Data excerpts:
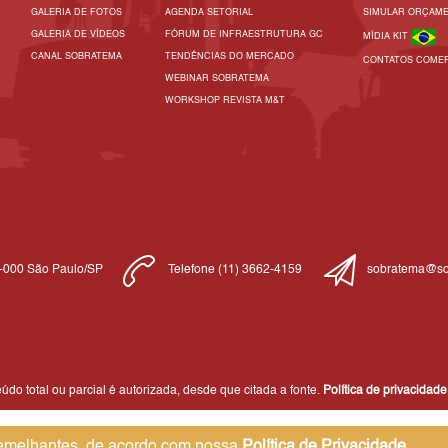
GALERIA DE FOTOS
AGENDA SETORIAL
SIMULAR ORÇAM
GALERIA DE VÍDEOS
FÓRUM DE INFRAESTRUTURA GC
MÍDIA KIT
CANAL SOBRATEMA
TENDÊNCIAS DO MERCADO
CONTATOS COMER
WEBINAR SOBRATEMA
WORKSHOP REVISTA M&T
1-000 São Paulo/SP
Telefone (11) 3662-4159
sobratema@so
do total ou parcial é autorizada, desde que citada a fonte.
Política de privacidade
 semelhantes, de acordo com nossa
Política de Privacidade
,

### [PROBLEM TO SOLVE]
What you return must match the data above exactly, with no images included.

### [RESULT]
GALERIA DE FOTOS
AGENDA SETORIAL
SIMULAR ORÇAM
GALERIA DE VÍDEOS
FÓRUM DE INFRAESTRUTURA GC
MÍDIA KIT
CANAL SOBRATEMA
TENDÊNCIAS DO MERCADO
CONTATOS COMER
WEBINAR SOBRATEMA
WORKSHOP REVISTA M&T
1-000 São Paulo/SP
Telefone (11) 3662-4159
sobratema@so
do total ou parcial é autorizada, desde que citada a fonte.
Política de privacidade
 semelhantes, de acordo com nossa
Política de Privacidade
,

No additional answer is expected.